Employee: Vivian Hong (the “Employee”) ID No.: 310103197309093225

Whereas:

(1)
The Employee has an employment relationship and Employment Contracts (the “Employment Contract”) with the Company; and

(2)
Both parties desire to terminate the employment relationship and Employment Contract by mutual agreement.


NOW, THEREFORE, the Parties hereby reach the following agreements regarding the mutual separation through friendly and equally consultations:

1.
The Company and the Employee hereby mutually confirm to terminate the employment relationship and Employment Contract effective on November 30, 2017 (the “Separation Date”). The Employee shall normally perform all of her job duties and obligations under the Employment Contract until the Separation Date.

2.
In consideration of the covenants by the Employee and subject to the terms and conditions contained herein, the Company shall pay the Employee the final settlement payment in one lump sum in the amount of RMB 1,150,000.

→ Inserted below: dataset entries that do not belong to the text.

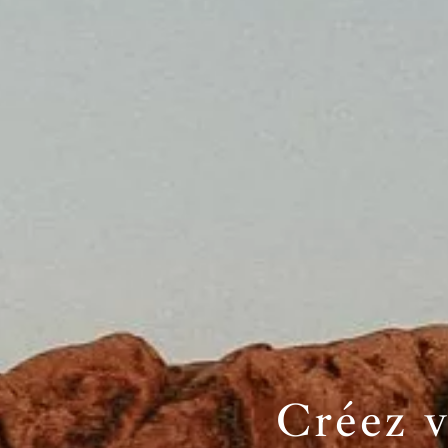
Créez v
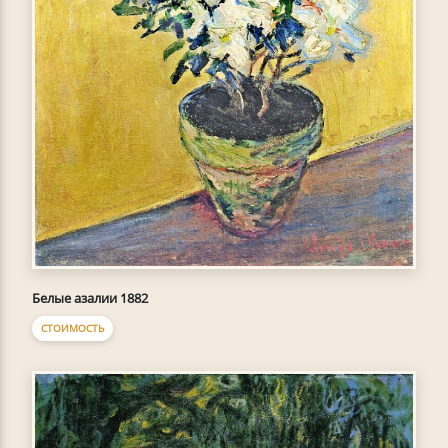
Белые азалии 1882
СТОИМОСТЬ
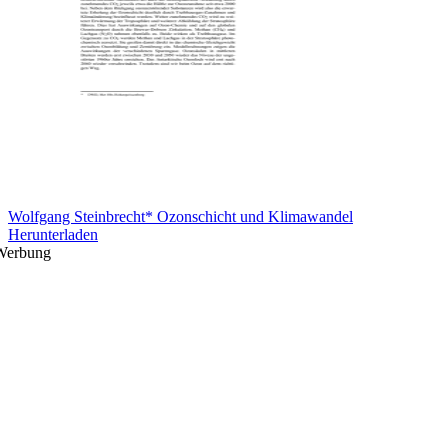
Wolfgang Steinbrecht* Ozonschicht und Klimawandel
Herunterladen
Werbung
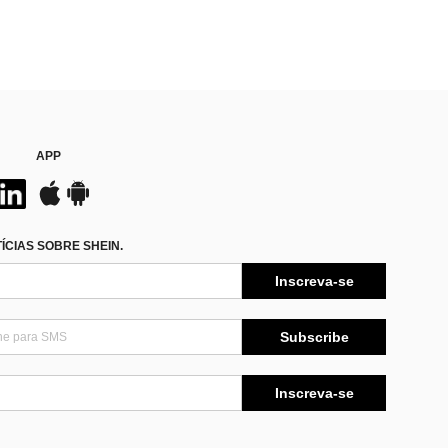
APP
CIAS SOBRE SHEIN.
Inscreva-se
Subscribe
Inscreva-se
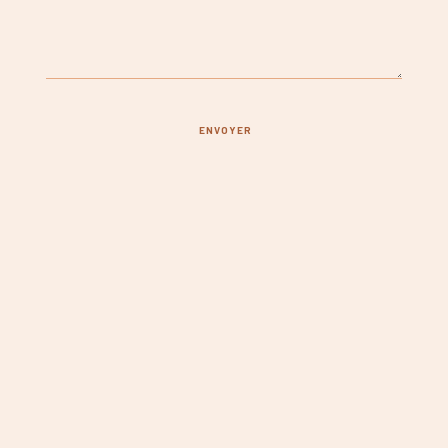
ENVOYER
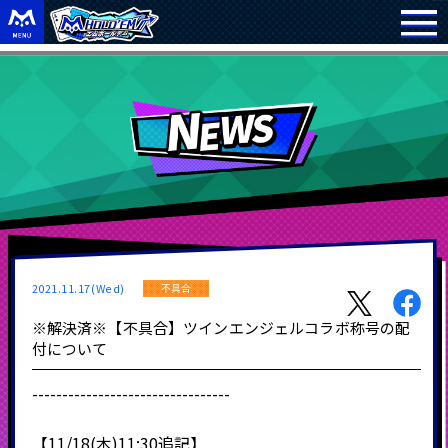
2021.11.17(Wed)
不具合
※解決済※【不具合】ツインエンジェルコラボ称号の配
付について
---------------------------------
【11/18(木)11:30追記】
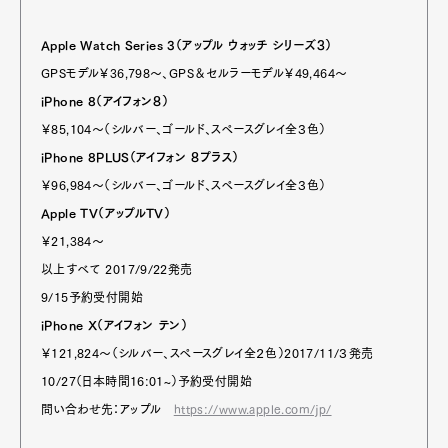
Apple Watch Series 3（アップル ウォッチ シリーズ３）
GPSモデル￥36,798〜、GPS＆セルラーモデル￥49,464〜
iPhone 8（アイフォン８）
￥85,104〜（シルバー、ゴールド、スペースグレイ全３色）
iPhone 8PLUS（アイフォン ８プラス）
￥96,984〜（シルバー、ゴールド、スペースグレイ全３色）
Apple TV（アップルTV）
￥21,384〜
以上すべて 2017/9/22発売
9/15予約受付開始
iPhone X（アイフォン テン）
￥121,824〜（シルバー、スペースグレイ全２色）2017/11/３発売
10/27（日本時間16:01~）予約受付開始
問い合わせ先：アップル
https://www.apple.com/jp/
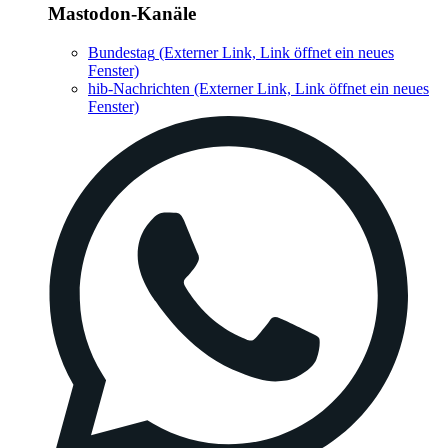
Mastodon-Kanäle
Bundestag
(Externer Link, Link öffnet ein neues
Fenster)
hib-Nachrichten
(Externer Link, Link öffnet ein neues
Fenster)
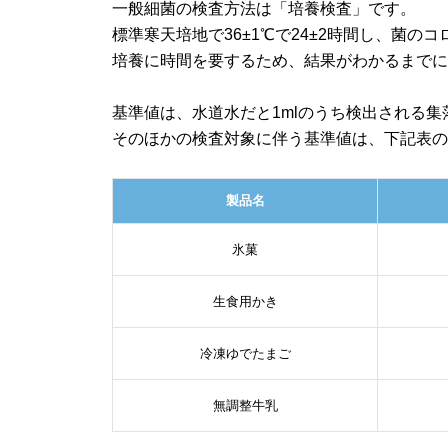
一般細菌の検査方法は「培養検査」です。
標準寒天培地で36±1℃で24±2時間し、菌
培養に時間を要するため、結果がわかるまでに
基準値は、水道水だと1mlのうち検出される集
そのほかの検査対象に伴う基準値は、下記表
製品名
氷菓
生食用かき
冷凍ゆでたまご
無調整牛乳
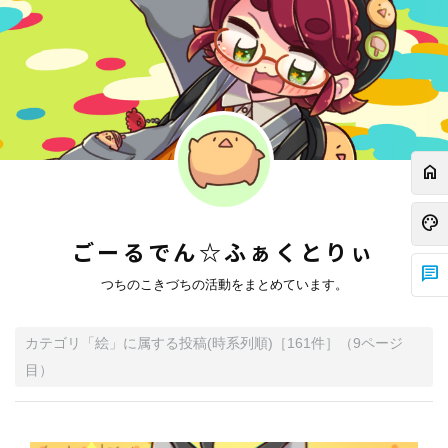
home
palette
ごーるでん☆ふぁくとりぃ
chat
つちのこきづちの活動をまとめています。
カテゴリ「
絵
」に属する投稿
(時系列順)
［
161
件］
（
9
ページ
目）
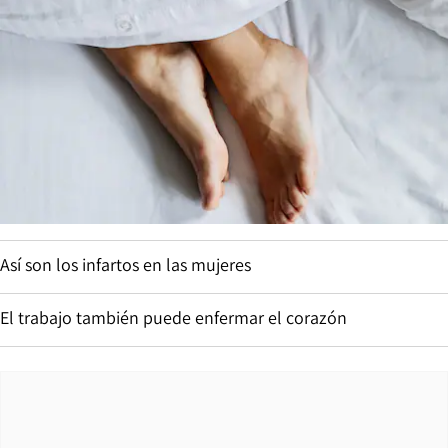
Así son los infartos en las mujeres
El trabajo también puede enfermar el corazón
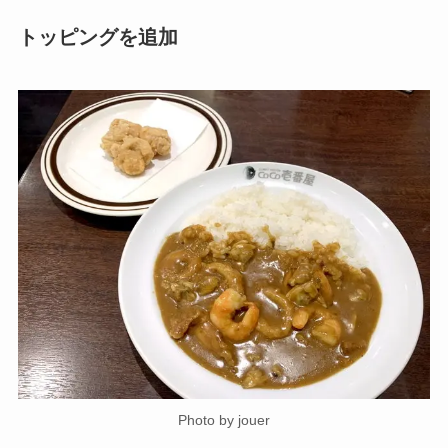
トッピングを追加
Photo by jouer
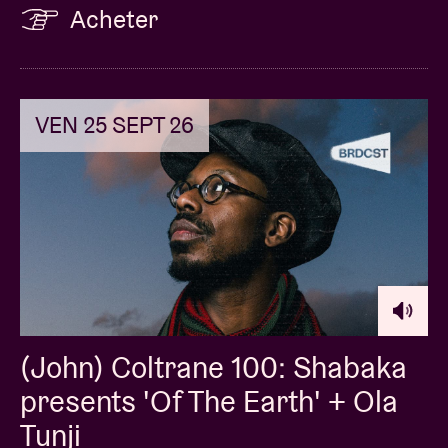
Acheter
VEN 25 SEPT 26
(John) Coltrane 100: Shabaka
presents 'Of The Earth' + Ola
Tunji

Subject to the Employee’s completion of the exit handover formalities as required by the Company, the Settlement Payment will be paid to the Employee’s current payroll bank account within 30 days after the Separation Date.

3.
Employee’s salary will be paid until the Separation Date and the social insurance and housing accumulation fund paid until the month of the Separation Date.

The Company will payout unused vacation payment of a maximum of 17 days. The Employee can take any accrued and unused vacation time before the Separation Date, which will be deducted from the unused vacation payment.

4.
The Employee is entitled to be reimbursed for any pre-approved business expense incurred prior to the Separation Date under the rules established by the Company relating to such reimbursement, provided that such business expenses are submitted in the customary way within seven (7) days of the Separation Date.

5.
The Company shall withhold the appropriate amount of individual income tax from the payments to be made under Section 2. and make payments to the tax authorities on behalf of the Employee as required by law.







6.
Release of Claims.

6.1    The Company and the Employee hereby confirm that both parties are fully aware and understand the provisions of relevant laws and regulations of China and voluntarily and irrevocably enter into this Agreement without using such means as deception or coercion, or taking advantage of the other party’s difficulties, or having major misconstruction, to impact the validity of this Agreement. In consideration of the settlement payment set forth in Section 2 hereof, the Employee agrees to release all known and unknown claims that the Employee had or may have against the Company, its current or former, direct or indirect shareholders, parents, subsidiaries, brother-sister companies, and all other affiliates and related entities, and their current and former partners, directors, officers, employees, agents, and other related parties, arising out of, or in any way relating to, the Employee’s employment, or Separation of the Employee’s employment, with the Company.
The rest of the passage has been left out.